As a thyroid patient, my particular bugbear stems from problems getting diagnosed. Surveys suggest the average time to diagnosis of a thyroid problem is still about 5 years from onset of symptoms. The symptoms are well documented in the literature, the at risk groups well understood, the diseases are common (>2% of women at any one point), the blood tests relatively cheap. Yet we still see report after report of these disorders being picked up after referral – psychiatrists being a common one – rather than by the front line doctors, or diagnosis after serious complications set in, or at the start of pregnancy (when a test is done!).

So whilst I agree this kind of screening may be expensive and counter productive. I think there is a good case to argue that we should perhaps do more routine automated tests of patients (at least in the UK). Not necessarily thyroid function screening (the maths says this is not justified in all women), but when I switched GP due to previous doctor over medicating me they did a standard set of lab tests, and I was abnormal on 8 out of 13, due almost entirely to known mild hypothyroid state due to poor prescribing by my previous doctor. These tests are absolutely routine in medicine, I assume they are fully automated after the blood draw. I don’t think it would be that challenging to invent a suitable set of automated tests to be done on patients in the waiting room, including things like weight, blood pressure, pulse, temperature. Ideally non-intrusive tests.

I’d argue the reasons we don’t do these kinds of simple tests routinely on all patients are more cultural than scientific. In the UK we know precisely the proportion of hypertensives not diagnosed as we make doctors report the number of diagnosed hypertensives as part of their contractual arrangements. The contractual arrangements don’t specify (AFAIK) that they should screen for hypertension. As we know the prevalence of hypertension in the population, we can confidently state precisely how many people don’t know they have a blood pressure problem brewing.

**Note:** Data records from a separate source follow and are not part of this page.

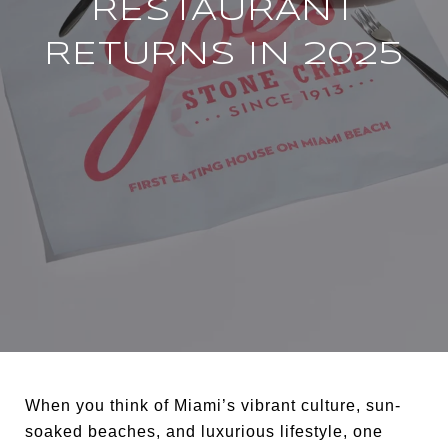
RESTAURANT
RETURNS IN 2025
When you think of Miami’s vibrant culture, sun-
soaked beaches, and luxurious lifestyle, one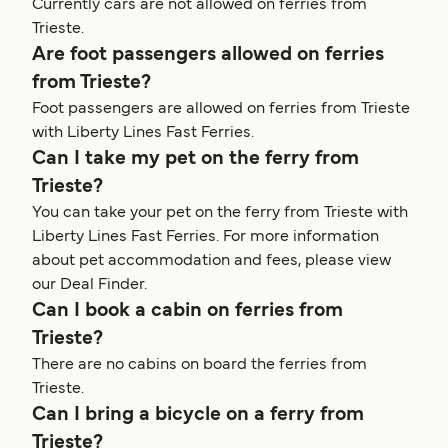
Currently cars are not allowed on ferries from
Trieste.
Are foot passengers allowed on ferries
from Trieste?
Foot passengers are allowed on ferries from Trieste
with Liberty Lines Fast Ferries.
Can I take my pet on the ferry from
Trieste?
You can take your pet on the ferry from Trieste with
Liberty Lines Fast Ferries. For more information
about pet accommodation and fees, please view
our Deal Finder.
Can I book a cabin on ferries from
Trieste?
There are no cabins on board the ferries from
Trieste.
Can I bring a bicycle on a ferry from
Trieste?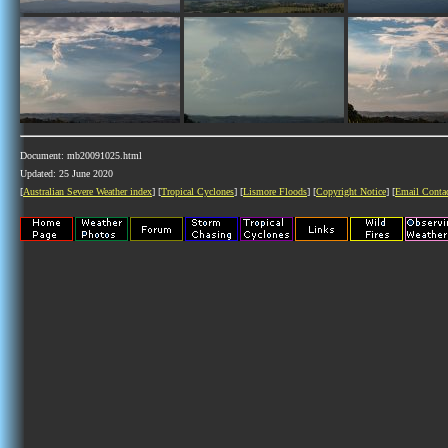
Document: mb20091025.html
Updated: 25 June 2020
[
Australian Severe Weather index
] [
Tropical Cyclones
] [
Lismore Floods
] [
Copyright Notice
] [
Email Conta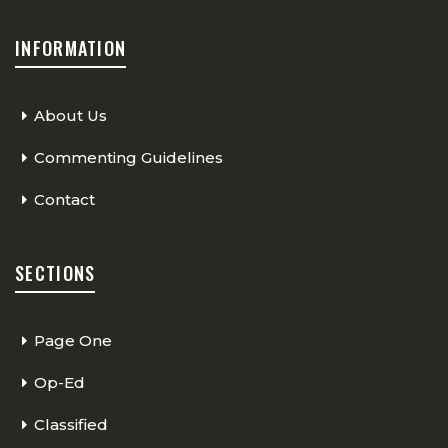
INFORMATION
About Us
Commenting Guidelines
Contact
SECTIONS
Page One
Op-Ed
Classified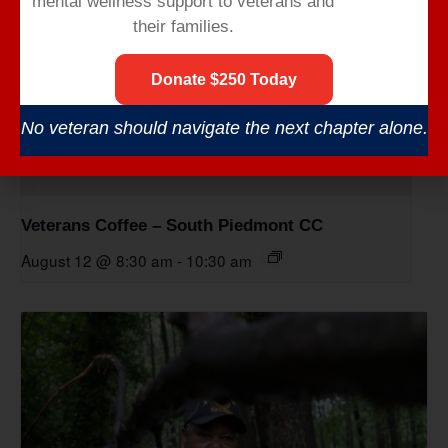
mental wellness support to veterans and
their families.
Donate $250 Today
No veteran should navigate the next chapter alone.
Veterans Coffee – South Piedmont CC
August 12 @ 8:30 am
-
10:30 am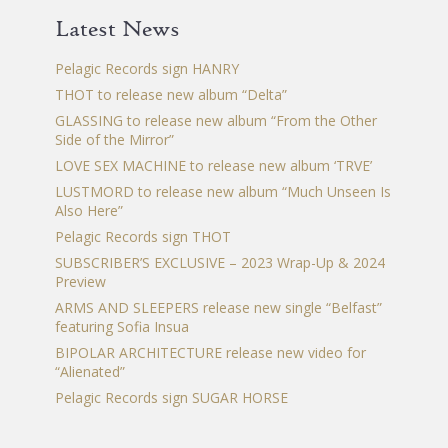
chosen
Latest News
on
the
Pelagic Records sign HANRY
product
THOT to release new album “Delta”
page
GLASSING to release new album “From the Other
Side of the Mirror”
LOVE SEX MACHINE to release new album ‘TRVE’
LUSTMORD to release new album “Much Unseen Is
Also Here”
Pelagic Records sign THOT
SUBSCRIBER’S EXCLUSIVE – 2023 Wrap-Up & 2024
Preview
ARMS AND SLEEPERS release new single “Belfast”
featuring Sofia Insua
BIPOLAR ARCHITECTURE release new video for
“Alienated”
Pelagic Records sign SUGAR HORSE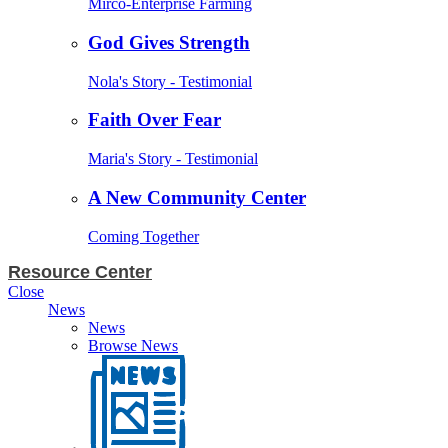
Mirco-Enterprise Farming
God Gives Strength
Nola's Story - Testimonial
Faith Over Fear
Maria's Story - Testimonial
A New Community Center
Coming Together
Resource Center
Close
News
News
Browse News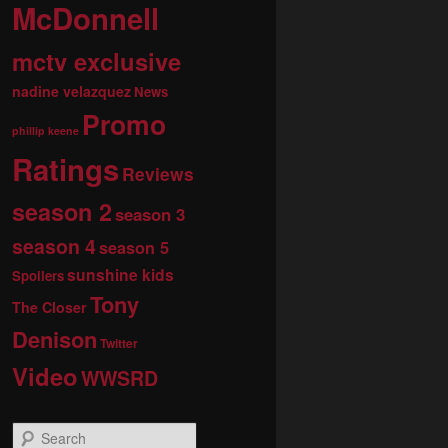
McDonnell
mctv exclusive
nadine velazquez
News
Promo
phillip keene
Ratings
Reviews
season 2
season 3
season 4
season 5
sunshine kids
Spoilers
Tony
The Closer
Denison
Twitter
Video
WWSRD
S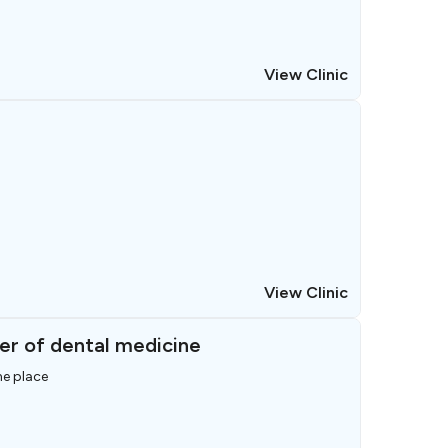
View Clinic
View Clinic
er of dental medicine
ne place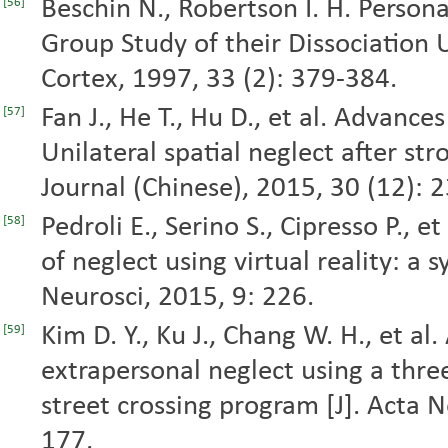
Beschin N., Robertson I. H. Person
[56]
Group Study of their Dissociation Us
Cortex, 1997, 33 (2): 379-384.
Fan J., He T., Hu D., et al. Advance
[57]
Unilateral spatial neglect after st
Journal (Chinese), 2015, 30 (12): 
Pedroli E., Serino S., Cipresso P., 
[58]
of neglect using virtual reality: a 
Neurosci, 2015, 9: 226.
Kim D. Y., Ku J., Chang W. H., et al
[59]
extrapersonal neglect using a thre
street crossing program [J]. Acta 
177.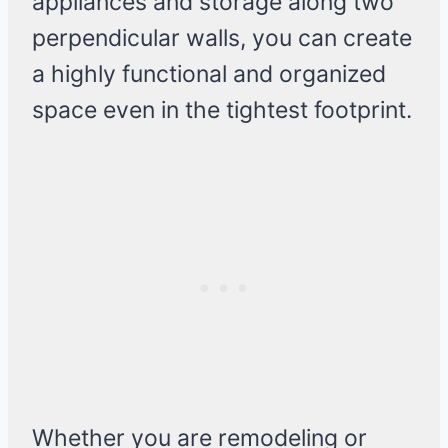
appliances and storage along two
perpendicular walls, you can create
a highly functional and organized
space even in the tightest footprint.
Whether you are remodeling or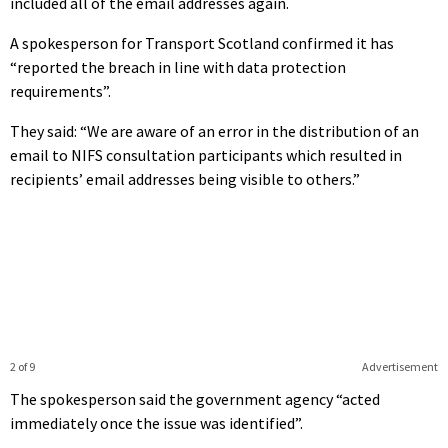
included all of the email addresses again.
A spokesperson for Transport Scotland confirmed it has
“reported the breach in line with data protection
requirements”.
They said: “We are aware of an error in the distribution of an
email to NIFS consultation participants which resulted in
recipients’ email addresses being visible to others.”
2 of 9
Advertisement
The spokesperson said the government agency “acted
immediately once the issue was identified”.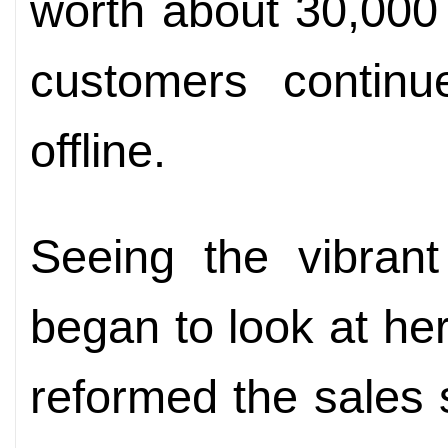
worth about 30,000
customers continue
offline.
Seeing the vibrant
began to look at her
reformed the sales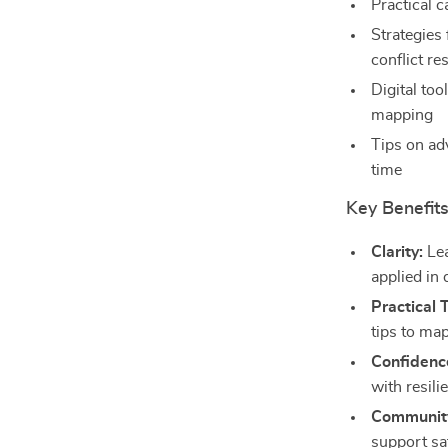
Practical c
Strategies
conflict re
Digital to
mapping
Tips on ad
time
Key Benefit
Clarity:
Lea
applied in d
Practical 
tips to ma
Confidenc
with resil
Community
support sa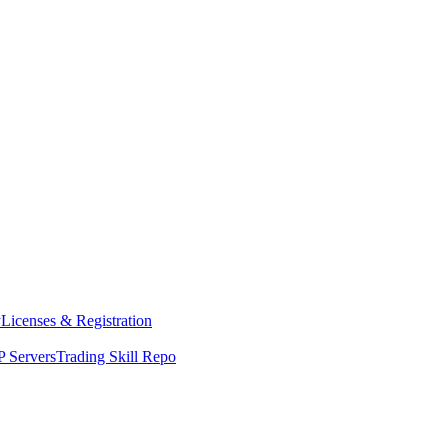
y
Licenses & Registration
 Servers
Trading Skill Repo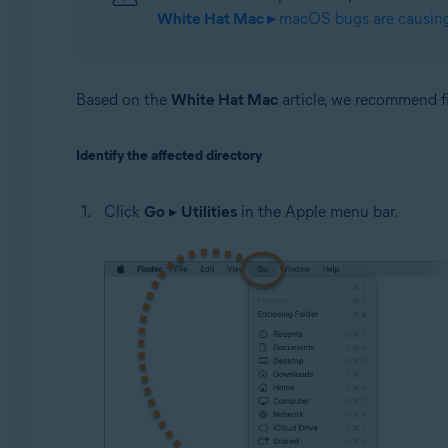
White Hat Mac ▸
macOS bugs are causing 
Based on the
White Hat Mac
article, we recommend fir
Identify the affected directory
Click
Go
▸
Utilities
in the Apple menu bar.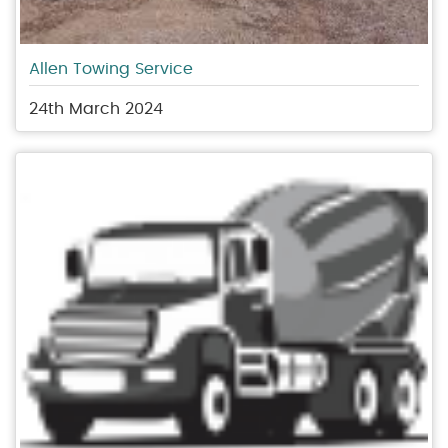
Allen Towing Service
24th March 2024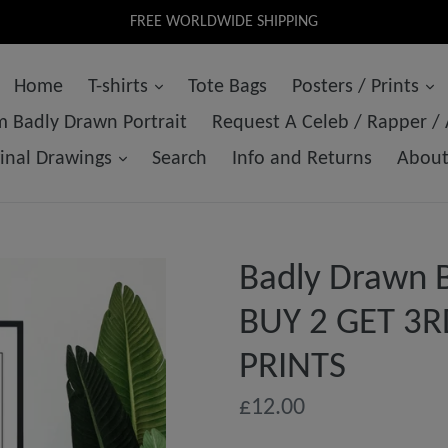
FREE WORLDWIDE SHIPPING
Home
T-shirts
Tote Bags
Posters / Prints
 Badly Drawn Portrait
Request A Celeb / Rapper /
ginal Drawings
Search
Info and Returns
Abou
Badly Drawn B
BUY 2 GET 3R
PRINTS
Regular
£12.00
price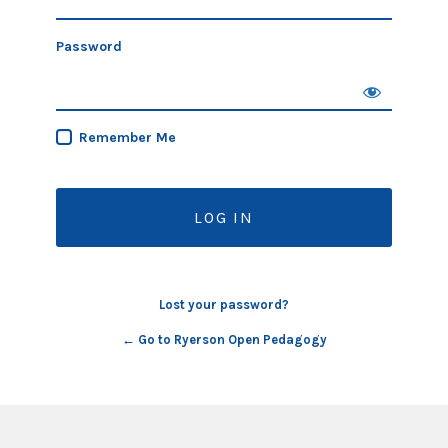
Password
Remember Me
Lost your password?
← Go to Ryerson Open Pedagogy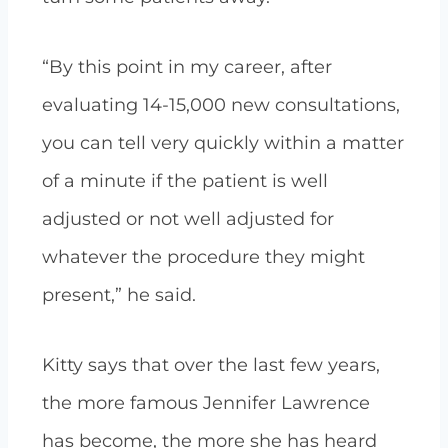
“By this point in my career, after
evaluating 14-15,000 new consultations,
you can tell very quickly within a matter
of a minute if the patient is well
adjusted or not well adjusted for
whatever the procedure they might
present,” he said.
Kitty says that over the last few years,
the more famous Jennifer Lawrence
has become, the more she has heard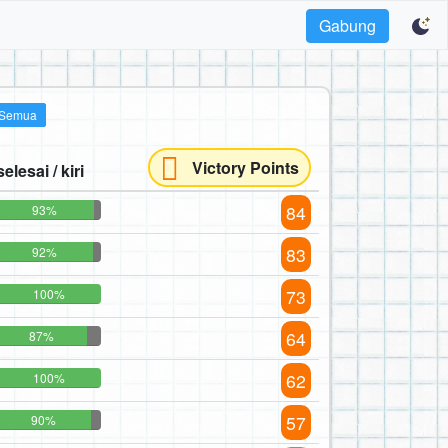
Gabung
Semua
Victory Points
selesai / kiri
84
93%
83
92%
73
100%
64
87%
62
100%
57
90%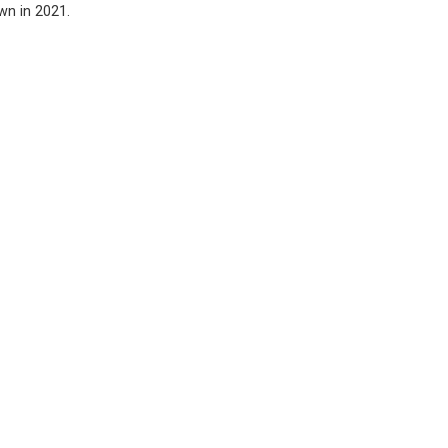
awn in 2021.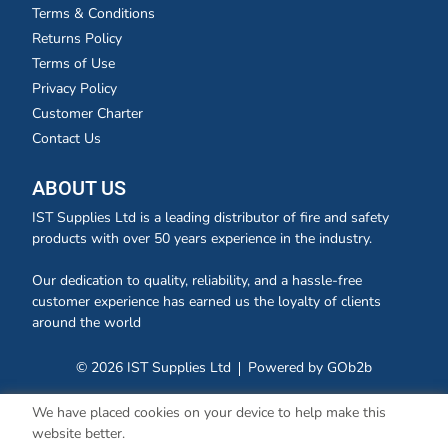
Terms & Conditions
Returns Policy
Terms of Use
Privacy Policy
Customer Charter
Contact Us
ABOUT US
IST Supplies Ltd is a leading distributor of fire and safety
products with over 50 years experience in the industry.
Our dedication to quality, reliability, and a hassle-free
customer experience has earned us the loyalty of clients
around the world
© 2026 IST Supplies Ltd
Powered by GOb2b
We have placed cookies on your device to help make this
website better.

I agree. I was commenting in response to superdave’s question.

I would not go as far as to call it pseudoscience. They do, in fact, test many things that medical workups would include. Their cancer panel includes PSA, for example, which is commonly screened for prostate cancer surveillance.

For the most part it is based on science…But I would say some of the stuff they test may be a bit premature, especially if they are claiming it is soundly correlated to a problem. They avoid saying the panel serves as a diagnosis for anything. Their “sex and energy” panel, for example, is a bit iffy. To their credit they do not seem to offer very preliminary/candidate biomarker analysis on their panels like Abeta for Alzheimer’s.

Overall I agree with Dr. Novella’s assessment of the service..It is not AWFUL, but probably unnecessary. Most of the important things are already tested for regularly (cholesterol markers, etc.) This is definitely preying on the paranoid diagnosis-seekers.